THE PROBLEM:
Once you reach the line containing "[Toggle navigation] (82, 133)" in the entries below, write out that line and each one after it down to the line containing "DICAS [DICAS (20 itens)] (60, 2140)", exactly and with nothing added.

Screenshot grounding data
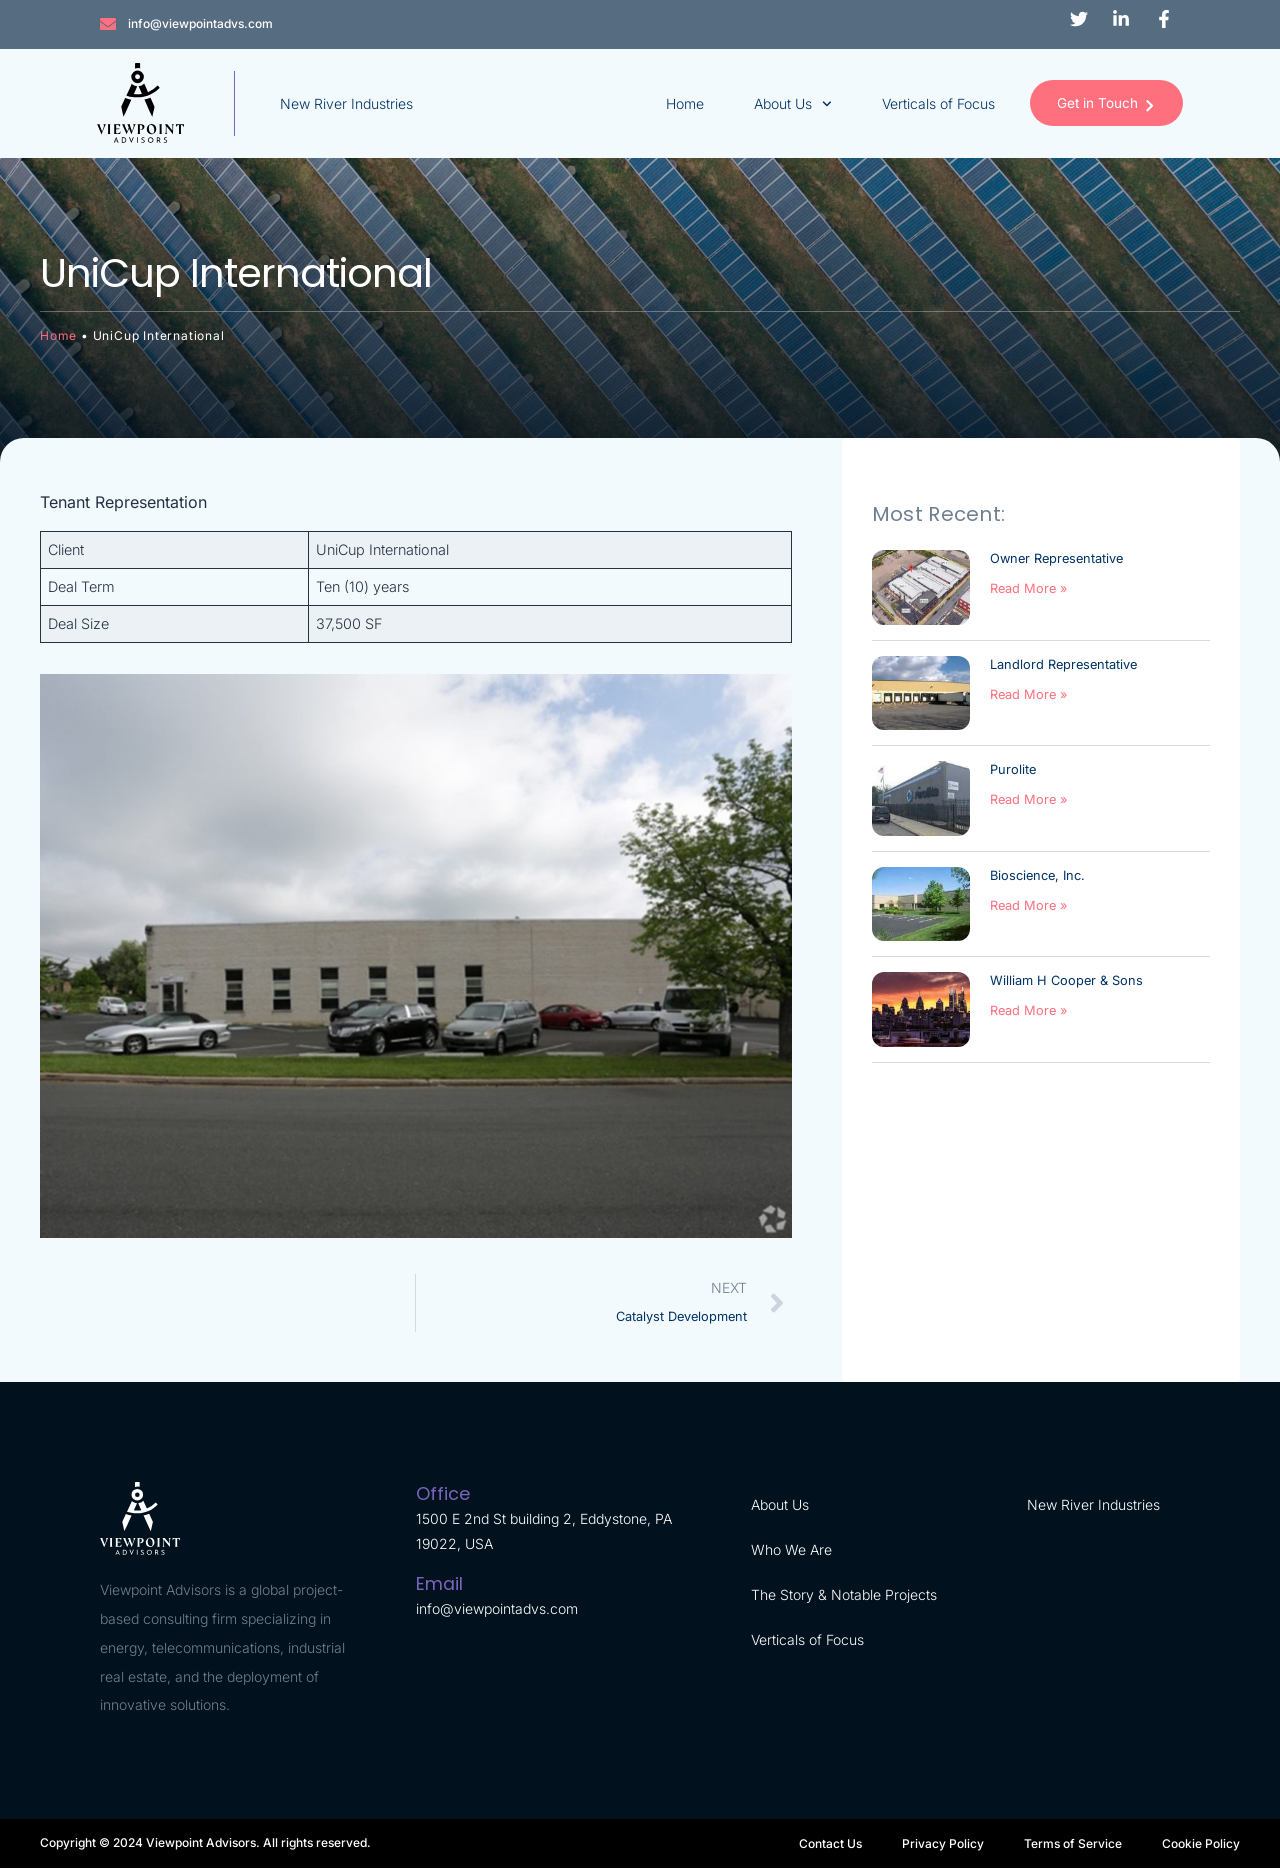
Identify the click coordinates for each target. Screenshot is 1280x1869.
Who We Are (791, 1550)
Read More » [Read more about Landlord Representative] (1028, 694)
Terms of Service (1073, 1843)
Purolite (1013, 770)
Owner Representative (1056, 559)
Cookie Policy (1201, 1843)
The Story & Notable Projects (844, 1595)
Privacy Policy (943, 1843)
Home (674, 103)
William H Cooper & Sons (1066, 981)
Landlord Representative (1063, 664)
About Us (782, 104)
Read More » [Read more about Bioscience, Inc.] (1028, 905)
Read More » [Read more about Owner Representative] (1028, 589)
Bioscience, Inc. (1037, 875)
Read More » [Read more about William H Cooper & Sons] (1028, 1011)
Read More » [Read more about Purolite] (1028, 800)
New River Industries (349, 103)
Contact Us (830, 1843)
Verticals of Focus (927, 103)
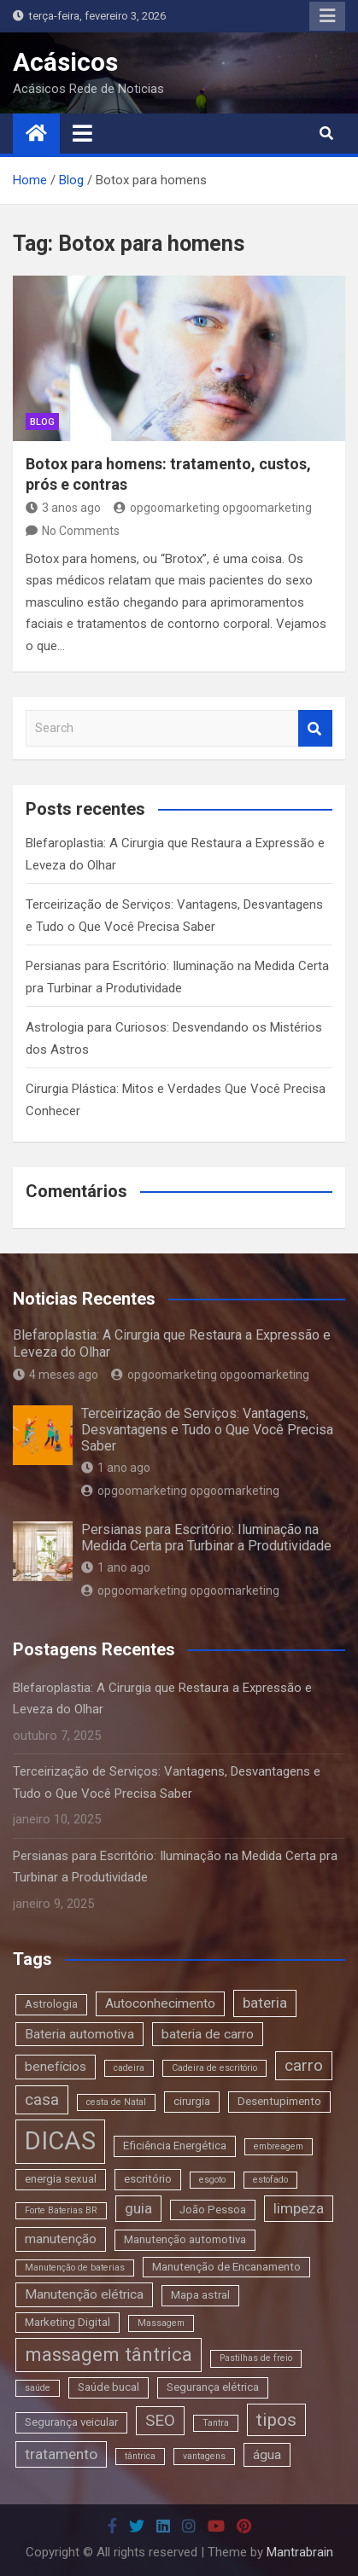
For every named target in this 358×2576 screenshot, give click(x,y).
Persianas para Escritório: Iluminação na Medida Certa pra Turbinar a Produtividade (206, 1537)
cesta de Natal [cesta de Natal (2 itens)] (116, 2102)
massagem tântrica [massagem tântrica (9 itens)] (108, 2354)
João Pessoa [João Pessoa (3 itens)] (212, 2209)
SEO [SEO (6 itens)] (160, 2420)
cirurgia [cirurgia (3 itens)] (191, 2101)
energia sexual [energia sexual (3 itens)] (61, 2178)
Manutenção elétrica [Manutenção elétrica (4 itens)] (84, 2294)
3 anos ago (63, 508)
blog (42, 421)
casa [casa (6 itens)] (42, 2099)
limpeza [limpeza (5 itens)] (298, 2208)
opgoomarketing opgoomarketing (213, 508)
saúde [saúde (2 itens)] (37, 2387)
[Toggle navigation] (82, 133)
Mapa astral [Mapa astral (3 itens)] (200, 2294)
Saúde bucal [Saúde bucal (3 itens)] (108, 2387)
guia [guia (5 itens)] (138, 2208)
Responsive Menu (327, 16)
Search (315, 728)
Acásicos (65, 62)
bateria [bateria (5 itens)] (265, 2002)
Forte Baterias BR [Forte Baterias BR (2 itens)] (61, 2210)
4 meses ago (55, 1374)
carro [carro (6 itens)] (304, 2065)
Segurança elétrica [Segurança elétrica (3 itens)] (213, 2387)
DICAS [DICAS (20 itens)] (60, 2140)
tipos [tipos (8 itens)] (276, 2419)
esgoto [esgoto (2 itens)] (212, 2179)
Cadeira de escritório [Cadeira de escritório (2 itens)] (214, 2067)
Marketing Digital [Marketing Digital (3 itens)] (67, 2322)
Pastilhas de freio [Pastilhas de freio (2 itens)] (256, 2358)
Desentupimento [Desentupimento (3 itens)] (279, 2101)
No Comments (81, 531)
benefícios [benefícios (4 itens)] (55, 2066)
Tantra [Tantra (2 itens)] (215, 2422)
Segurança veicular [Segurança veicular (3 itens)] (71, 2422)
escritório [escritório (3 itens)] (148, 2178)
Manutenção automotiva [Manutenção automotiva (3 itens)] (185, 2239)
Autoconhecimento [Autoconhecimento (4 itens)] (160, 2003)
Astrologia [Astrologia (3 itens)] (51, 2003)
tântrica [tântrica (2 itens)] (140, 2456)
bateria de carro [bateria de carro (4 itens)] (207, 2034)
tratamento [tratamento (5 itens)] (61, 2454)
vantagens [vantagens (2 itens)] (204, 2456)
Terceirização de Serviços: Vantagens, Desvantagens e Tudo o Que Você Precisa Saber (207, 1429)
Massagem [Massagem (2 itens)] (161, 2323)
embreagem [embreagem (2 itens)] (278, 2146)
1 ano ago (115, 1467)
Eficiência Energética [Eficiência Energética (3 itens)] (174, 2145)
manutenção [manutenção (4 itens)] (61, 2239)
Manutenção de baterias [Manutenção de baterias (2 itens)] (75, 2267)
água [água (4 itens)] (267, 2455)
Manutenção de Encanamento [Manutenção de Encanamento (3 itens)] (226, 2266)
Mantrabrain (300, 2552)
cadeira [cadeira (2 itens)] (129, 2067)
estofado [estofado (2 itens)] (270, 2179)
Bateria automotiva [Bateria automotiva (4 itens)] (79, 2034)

RESULT:
[Toggle navigation] (82, 133)
Mapa astral [Mapa astral (3 itens)] (200, 2294)
Saúde bucal [Saúde bucal (3 itens)] (108, 2387)
guia [guia (5 itens)] (138, 2208)
Responsive Menu (327, 16)
Search (315, 728)
Acásicos (65, 62)
bateria [bateria (5 itens)] (265, 2002)
Forte Baterias BR [Forte Baterias BR (2 itens)] (61, 2210)
4 meses ago (55, 1374)
carro [carro (6 itens)] (304, 2065)
Segurança elétrica [Segurança elétrica (3 itens)] (213, 2387)
DICAS [DICAS (20 itens)] (60, 2140)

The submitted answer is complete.